Je dirais plutôt que chaque décision a été prise au fur et à mesure, débouchant dans le même sens. Et ce sens n’est autre que dessaisir les gens de leurs moyens de subsistance. En considérant que les démunis ne pensent plus tellement aux idéaux qui les avaient motivés, et ne cherchent qu’à assurer une vie décente à leur famille. Une suite d’occurrences montre cette sinistre démarche.
- D’abord on laisse la LL filer vers l’abîme, doucement mais inexorablement. Pouvait-on faire autrement? Bien sûr. Les données disponibles montraient que la BDL avait assez de réserves en dollars pour racheter les LL en circulation, si leurs détenteurs voulaient les changer en dollars. Mais les politiques avaient d’autres visées pour ces réserves.

- À propos, ces gens du pouvoir c’était qui? Un conglomérat de hezbollahis, d’alliés, et de satellites. Et un gouvernement taillé sur mesure, à partir de janvier 2020, avec à sa tête un simple médiocre sans envergure. En réalité, il l’a été au-delà de ce qu’on attendait de lui – on n’en demandait pas tant – si bien qu’on a dû le congédier huit mois plus tard avec toute son équipe de même acabit. Il n’y en avait pas un pour sauver l’autre.

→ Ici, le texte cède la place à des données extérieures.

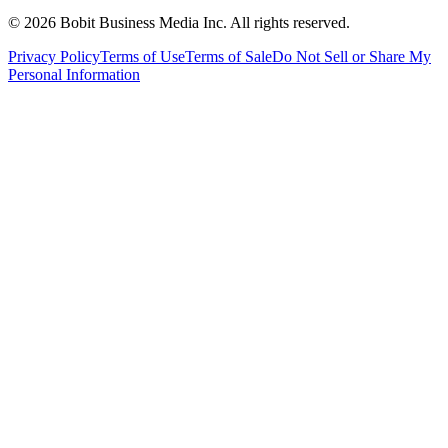
©
2026
Bobit Business Media Inc. All rights reserved.
Privacy Policy
Terms of Use
Terms of Sale
Do Not Sell or Share My
Personal Information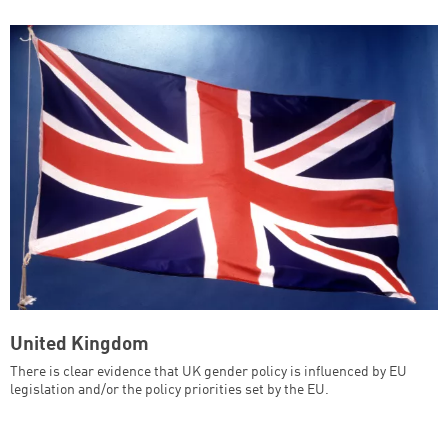
United Kingdom
There is clear evidence that UK gender policy is influenced by EU
legislation and/or the policy priorities set by the EU.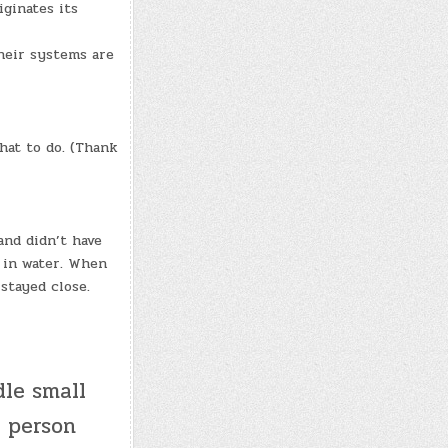
iginates its
heir systems are
hat to do. (Thank
and didn’t have
t in water. When
stayed close.
le small
r person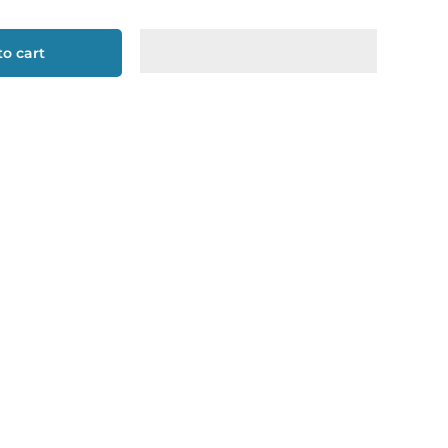
o cart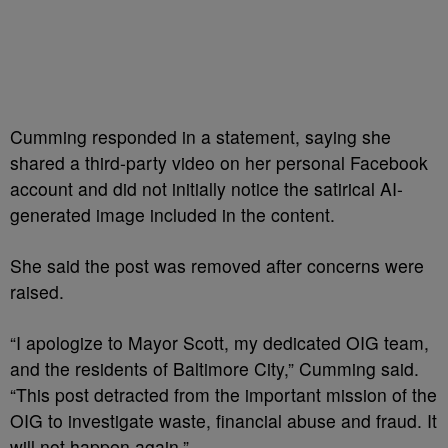
Cumming responded in a statement, saying she
shared a third-party video on her personal Facebook
account and did not initially notice the satirical AI-
generated image included in the content.
She said the post was removed after concerns were
raised.
“I apologize to Mayor Scott, my dedicated OIG team,
and the residents of Baltimore City,” Cumming said.
“This post detracted from the important mission of the
OIG to investigate waste, financial abuse and fraud. It
will not happen again.”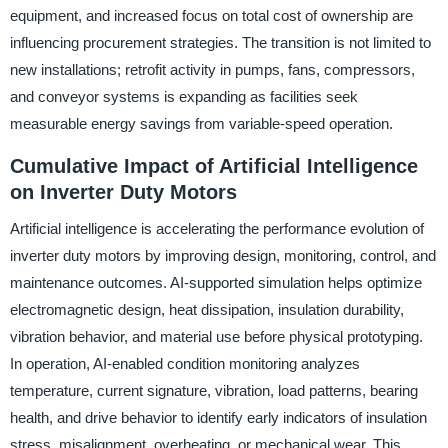
equipment, and increased focus on total cost of ownership are
influencing procurement strategies. The transition is not limited to
new installations; retrofit activity in pumps, fans, compressors,
and conveyor systems is expanding as facilities seek
measurable energy savings from variable-speed operation.
Cumulative Impact of Artificial Intelligence
on Inverter Duty Motors
Artificial intelligence is accelerating the performance evolution of
inverter duty motors by improving design, monitoring, control, and
maintenance outcomes. AI-supported simulation helps optimize
electromagnetic design, heat dissipation, insulation durability,
vibration behavior, and material use before physical prototyping.
In operation, AI-enabled condition monitoring analyzes
temperature, current signature, vibration, load patterns, bearing
health, and drive behavior to identify early indicators of insulation
stress, misalignment, overheating, or mechanical wear. This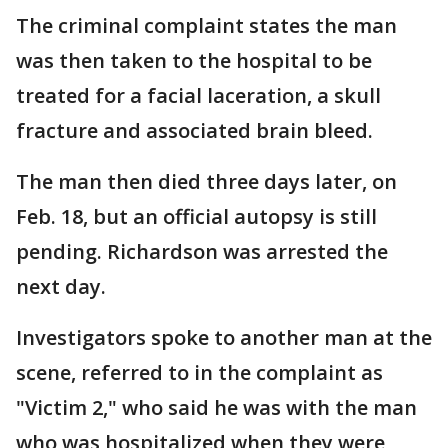
The criminal complaint states the man
was then taken to the hospital to be
treated for a facial laceration, a skull
fracture and associated brain bleed.
The man then died three days later, on
Feb. 18, but an official autopsy is still
pending. Richardson was arrested the
next day.
Investigators spoke to another man at the
scene, referred to in the complaint as
"Victim 2," who said he was with the man
who was hospitalized when they were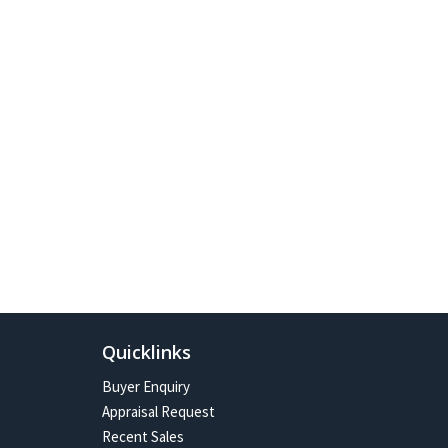
Quicklinks
Buyer Enquiry
Appraisal Request
Recent Sales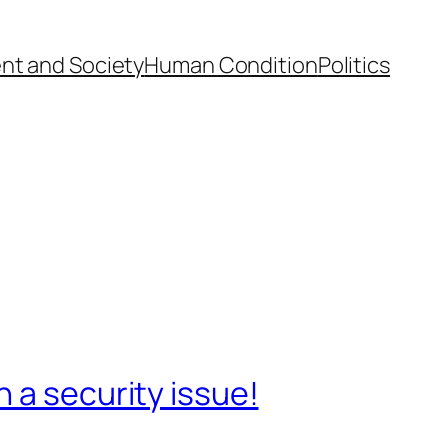
nt and Society
Human Condition
Politics
 a security issue!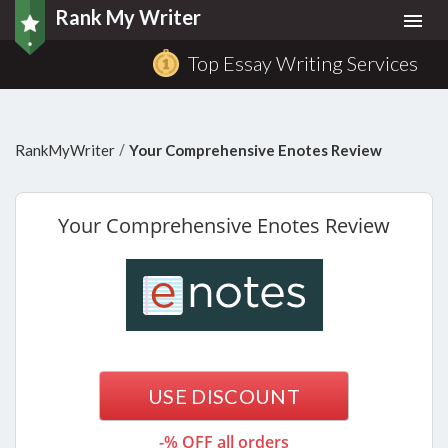
Rank My Writer
Togg
navi
Top Essay Writing Services
/
RankMyWriter
Your Comprehensive Enotes Review
Your
Comprehensive Enotes Review
USE DISCOUNT
-% OFF all orders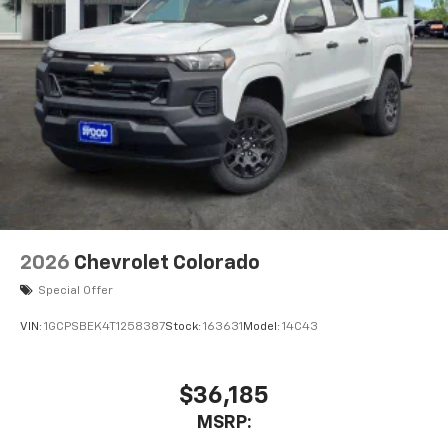
2026
Chevrolet Colorado
Special Offer
VIN:
1GCPSBEK4T1258387
Stock:
163631
Model:
14C43
$36,185
MSRP:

- Concurremment à la chute de la livre, on a tout fait pour rendre impossible l’accès des gens à leurs dépôts bancaires. Une loi de contrôle de capitaux et une autre pour les remboursements des crédits, si elles avaient été instaurées dès les premiers jours de la crise, auraient permis de fournir aux déposants un montant mensuel suffisant pour vivre décemment en cas d’absence d’autres revenus. Les liquidités étaient suffisantes dans le système bancaire à l’automne 2019.
- Puis, tant qu’on y est, autant déposséder la banque centrale de sa liquidité par des subventions mafieuses dont le ministre de l’Économie de l’époque, encore un médiocre, était très fier. Et autant d’argent qui part en fumée au lieu de soutenir les ménages. Des ménages qui étaient tout contents lorsqu’ils trouvaient une boîte de Nido au supermarché, ou lorsqu’ils arrivaient à acheter 20 litres d’essence après une nuit d’attente. Ça nous rappelait les queues interminables des moscovites de l’URSS devant les échoppes pour une plaquette de beurre; c’était la façon éculée pour détourner l’esprit de la population.
- Entretemps, le défaut de paiement sur la dette extérieure a privé le pays de tout apport en devises, ce qui, par ricochet, a pris tous les acteurs économiques à la gorge pour des années à venir.
- Le Covid est venu alors à point nommé pour parfaire la besogne. Alors que les autres pays gardaient l’œil malgré le confinement sur les piliers de la production, le gouvernement dudit Diab en a profité pour tuer ce qui reste de l’économie… et pour empocher les dividendes des millions de tests PCR.
Des épisodes, et d’autres, qui ont cassé la révolution et laissé les gens perplexes sur son utilité. C’est compréhensible. Ceci dit, on ne juge pas une révolution sur un critère de réussite ou d’échec. On la mesure sur la question essentielle: était-elle juste ou non?